This looks great! I am especially pleased with the little weight icons. It's not trivial to produce such detailed styling but the effort really brings the data to life.

Bonus: styling the table header

Here's how I created the table header. It was tedious work but I was eventually able to wrap my head around how FiveThirtyEight achieves that rotated text effect in table column headers. The rotated column style is produced with a combination of SVG transforms and CSS positioning. We'll begin with the SVG.

You can render SVG directly in your notebook using the SVG magic command but I like to use CodePen for rapid HTML/CSS prototyping.

%%html
<p class="codepen" data-height="248" data-theme-id="light" data-default-tab="html,result" data-user="chuckpr" data-slug-hash="ZEbyjom" style="height: 248px; box-sizing: border-box; display: flex; align-items: center; justify-content: center; border: 2px solid; margin: 1em 0; padding: 1em;" data-pen-title="header-rotation-1">
  <span>See the Pen <a href="https://codepen.io/chuckpr/pen/ZEbyjom">
  header-rotation-1</a> by Charles Pepe-Ranney (<a href="https://codepen.io/chuckpr">@chuckpr</a>)
  on <a href="https://codepen.io">CodePen</a>.</span>
</p>
<script async src="https://static.codepen.io/assets/embed/ei.js"></script>

See the Pen header-rotation-1 by Charles Pepe-Ranney (@chuckpr) on CodePen.

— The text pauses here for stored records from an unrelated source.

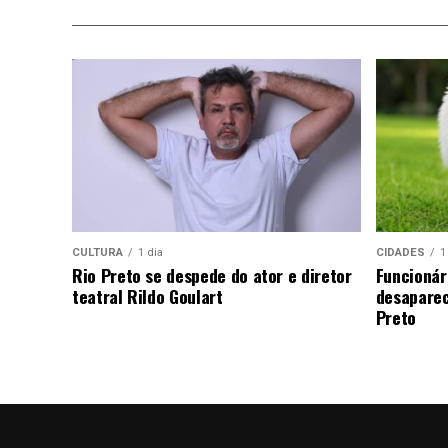
CULTURA
1 dia
CIDADES
1
Rio Preto se despede do ator e diretor
Funcionár
teatral Rildo Goulart
desaparec
Preto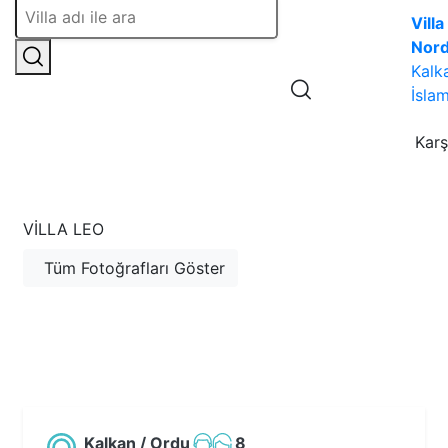
Villa
Nor
Kalk
İslam
Karş
VILLA LEO
Tüm Fotoğrafları Göster
Kalkan / Ordu
8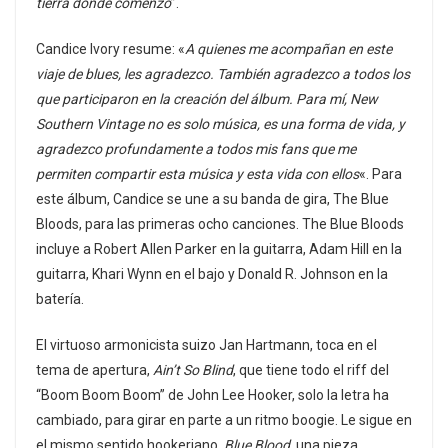
tierra donde comenzó
”.
Candice Ivory resume: «
A quienes me acompañan en este
viaje de blues, les agradezco. También agradezco a todos los
que participaron en la creación del álbum. Para mí, New
Southern Vintage no es solo música, es una forma de vida, y
agradezco profundamente a todos mis fans que me
permiten compartir esta música y esta vida con ellos
«. Para
este álbum, Candice se une a su banda de gira, The Blue
Bloods, para las primeras ocho canciones. The Blue Bloods
incluye a Robert Allen Parker en la guitarra, Adam Hill en la
guitarra, Khari Wynn en el bajo y Donald R. Johnson en la
batería.
El virtuoso armonicista suizo Jan Hartmann, toca en el
tema de apertura,
Ain’t So Blind
, que tiene todo el riff del
“Boom Boom Boom” de John Lee Hooker, solo la letra ha
cambiado, para girar en parte a un ritmo boogie. Le sigue en
el mismo sentido hookeriano,
Blue Blood
, una pieza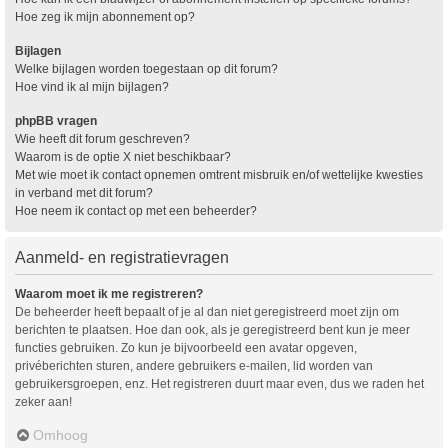
Hoe zeg ik mijn abonnement op?
Bijlagen
Welke bijlagen worden toegestaan op dit forum?
Hoe vind ik al mijn bijlagen?
phpBB vragen
Wie heeft dit forum geschreven?
Waarom is de optie X niet beschikbaar?
Met wie moet ik contact opnemen omtrent misbruik en/of wettelijke kwesties
in verband met dit forum?
Hoe neem ik contact op met een beheerder?
Aanmeld- en registratievragen
Waarom moet ik me registreren?
De beheerder heeft bepaalt of je al dan niet geregistreerd moet zijn om
berichten te plaatsen. Hoe dan ook, als je geregistreerd bent kun je meer
functies gebruiken. Zo kun je bijvoorbeeld een avatar opgeven,
privéberichten sturen, andere gebruikers e-mailen, lid worden van
gebruikersgroepen, enz. Het registreren duurt maar even, dus we raden het
zeker aan!
Omhoog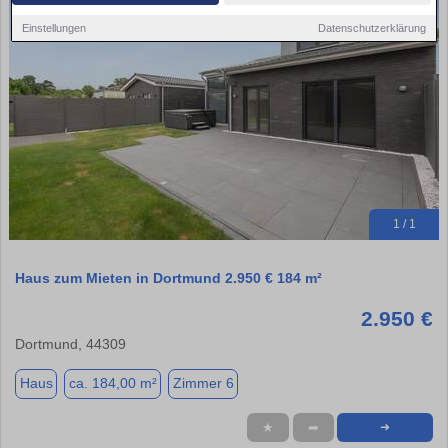
Einstellungen
Datenschutzerklärung
1 / 1
Haus zum Mieten in Dortmund 2.950 € 184 m²
2.950 €
Dortmund, 44309
Haus
ca. 184,00 m²
Zimmer 6
★
➦
➜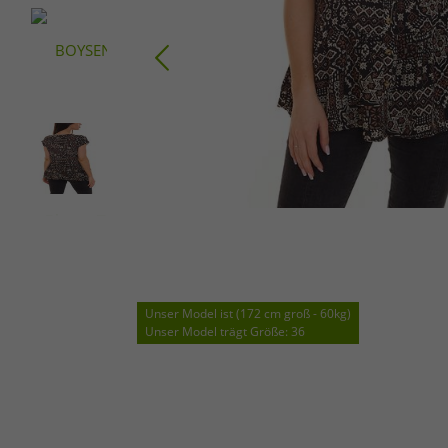
Unser Model ist (172 cm groß - 60kg)
Unser Model trägt Größe: 36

It helps to add some orienting elements to understand how this SVG "works." Let's draw it again with a gray background, and a couple lines meant to show the X (green) and Y (blue) orientation.

%%html
<p class="codepen" data-height="265" data-theme-id="light" data-default-tab="html,result" data-user="chuckpr" data-slug-hash="BaoZPPd" style="height: 265px; box-sizing: border-box; display: flex; align-items: center; justify-content: center; border: 2px solid; margin: 1em 0; padding: 1em;" data-pen-title="header-rotation-2">
  <span>See the Pen <a href="https://codepen.io/chuckpr/pen/BaoZPPd">
  header-rotation-2</a> by Charles Pepe-Ranney (<a href="https://codepen.io/chuckpr">@chuckpr</a>)
  on <a href="https://codepen.io">CodePen</a>.</span>
</p>
<script async src="https://static.codepen.io/assets/embed/ei.js"></script>

See the Pen header-rotation-2 by Charles Pepe-Ranney (@chuckpr) on CodePen.

The text positioning happens in the transform attribute which is set to "translate(25,60)rotate(-45)". This transform is rotating the text by -45˚ and moving it down 60 units and right 25 units. Note how "down" and "up" are relative to the orientation of the text after rotation not the orientation of the viewbox.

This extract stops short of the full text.